La salle Verplanck (1767) est la reconstitution d'un intérieur du XVIIIème siècle d'une maison de Wall Street. Ainsi qu'il est d'usage dans ces period rooms tout le mobilier est d'époque mais ne vient pas de la maison Verplanck , c'est une version américaine du style Chippendale.

Les Chasseurs de fourrures descendant le Missouri (1845) de George Caleb BINGHAM a été tellement utilisé pour illustrer la peinture américaine du XIXème siècle qu'il en est devenu le symbole. Cet artiste -très peu connu en France- fut à la fois un grand peintre, complètement autodidacte, et un homme politique. Ce type de scènes de genre, des hommes qui se battent contre la nature pour assurer leur quotidien, est très apprécié à l'époque. On est dans l'univers de Mark Twain ou de Tom Sawyer.

Art du XXème siècle européen

Paul Klee - Hamamet @

Cette collection reste peu abondante mais heureusement la qualité compense la quantité. Le seul artiste vraiment bien représenté est Paul KLEE grâce à la donation importante du marchand Heinz BERGGRUEN .

Dans Le repas du lion (1907) du Douanier ROUSSEAU, exposé au salon d'Automne de la même année, on retrouve l'univers très personnel de cet artiste. Sa peinture naïve s'inspire à la fois de ses visites au jardin des plantes et des photos d'un livre d'animaux pour enfants qu'il avait acheté à sa fille.

Le tableau est contemporain des Demoiselles d'Avignon de PICASSO. PICASSO soutiendra toujours l'art du Douanier ROUSSEAU qui lui dira un jour aux débuts du cubisme : « Toi et moi sommes les deux plus grands, toi dans le style égyptien, moi dans le style moderne. », montrant ainsi qu'il avait, malgré son faible degré d'instruction, tout compris du cubisme.

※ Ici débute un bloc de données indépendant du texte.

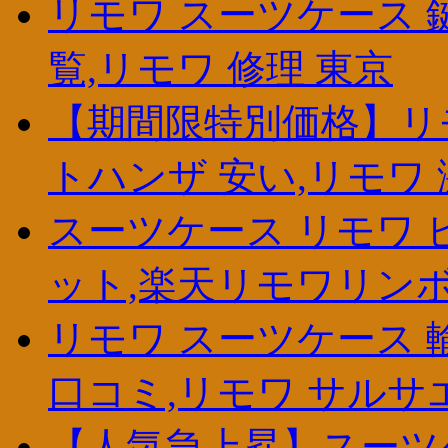
リモワ スーツケース 鍵
覧,リモワ 修理 東京
【期間限特別価格】リモ
トハンザ 安い,リモワ
スーツケース リモワ 
ット,楽天リモワリン
リモワ スーツケース 輸
口コミ,リモワ サルサ
【人気急上昇】スーツケ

Balthus, Nu devant un miroir, 1955

BALTHUS (1908-2001) avec La montagne (1937) nous fait entrer dans son univers particulier. Il s'agit là d'une œ,uvre de jeunesse où l'on sent bien les différentes influences qui contribueront à l'élaboration de son art : Piero DELLA FRANCESCA pour le hiératisme et la monumentalité des personnages, SEURAT pour leur enfermement en eux-mêmes et COURBET pour la qualité du paysage.

Le département des sculptures

C'est également un très beau département et qui nous permet de parcourir les siècles. Commençons avec CANOVA (1757-1822), le grand maître du néoclassicisme avec Persée tenant la tête de Méduse (1804/06), chef d'œ,uvre très caractéristique de ce mouvement. Comme chez DAVID en peinture, l'inspiration vient de l'antiquité (ici référence avouée à l'Apollon du Belvédère) et l'œ,uvre doit avoir un aspect parfaitement lisse, très fini.

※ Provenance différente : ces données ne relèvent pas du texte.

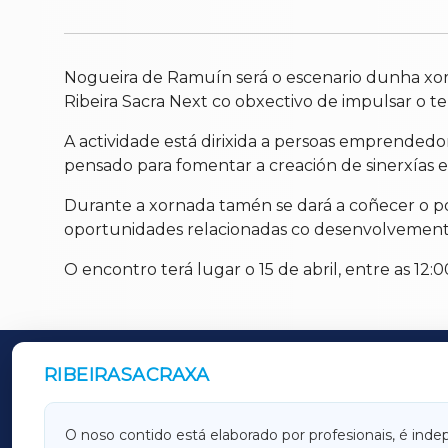
Nogueira de Ramuín será o escenario dunha xorna
Ribeira Sacra Next co obxectivo de impulsar o terr
A actividade está dirixida a persoas emprendedo
pensado para fomentar a creación de sinerxías e
Durante a xornada tamén se dará a coñecer o pot
oportunidades relacionadas co desenvolvemen
O encontro terá lugar o 15 de abril, entre as 12
RIBEIRASACRAXA
OUTROS PERIÓDICOS
GALICIAXA
LUGOX
O noso contido está elaborado por profesionais, é inde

Ugolin et ses fils (1865/67) de CARPEAUX (Valenciennes 1827-Courbevoie 1875) est, quant à lui, représentatif du mouvement romantique en sculpture. C'est un marbre réalisé d'après l'original qui est de 1861. Le sujet est tiré de l'Enfer de Dante, c'est le destin dramatique du comte Ugolino della Gherardesca, accusé à tort de trahison, que l'on emmure avec ses fils. Le moment représenté est celui où ses enfants sentant leur mort proche supplient Ugolin de survivre en se nourrissant de leur chair. L'inspiration vient de MICHEL-ANGE dans le Jugement Dernier de la chapelle Sixtine. On y retrouve ce que l'on a appelé la terribilitas de MICHEL-ANGE.

Enfin voici RODIN (1840-1917), un sculpteur très apprécié des Américains. Cet Adam (1910/11) est une commande spéciale du Metropolitan Museum passée à RODIN d'après l'original de 1880.

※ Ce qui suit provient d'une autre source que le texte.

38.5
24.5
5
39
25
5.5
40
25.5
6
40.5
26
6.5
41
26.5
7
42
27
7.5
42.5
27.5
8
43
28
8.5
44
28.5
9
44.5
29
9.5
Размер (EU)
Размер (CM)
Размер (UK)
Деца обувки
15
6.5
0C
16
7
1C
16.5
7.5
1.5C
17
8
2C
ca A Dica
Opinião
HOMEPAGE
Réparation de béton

En sculpture, le Metropolitan Museum a la même politique qu'en peinture c'est-à-dire la volonté de se développer dans le domaine de l'art contemporain. Un nouvel endroit a été aménagé sur le toit du musée : un musée de sculpture vivant où les œ,uvres sont renouvelées chaque année. C'est un complément de l'aile Lila ACHESON WALLACE aménagée en 1987 qui est dédiée à l'art contemporain.

Voici parcourus, un peu rapidement compte tenu de leur richesse, la plupart des départements du Metropolitan Museum of Art de New York en dehors de ceux de peinture qui feront l'objet des deux prochaines séances.

Il faut préciser une particularité de ce musée : si la Ville de New York participe à la gestion et à l'entretien des bâtiments, le musée reste une fondation privée, gérée par le trustees of the Metropolitan Museum of Art. Une fois de plus, comme à la Frick collection, nous avons ce phénomène typiquement américain : l'importance colossale du mécénat privé alors que le ministère de la Culture a un budget dérisoire par rapport à celui des grands pays européens.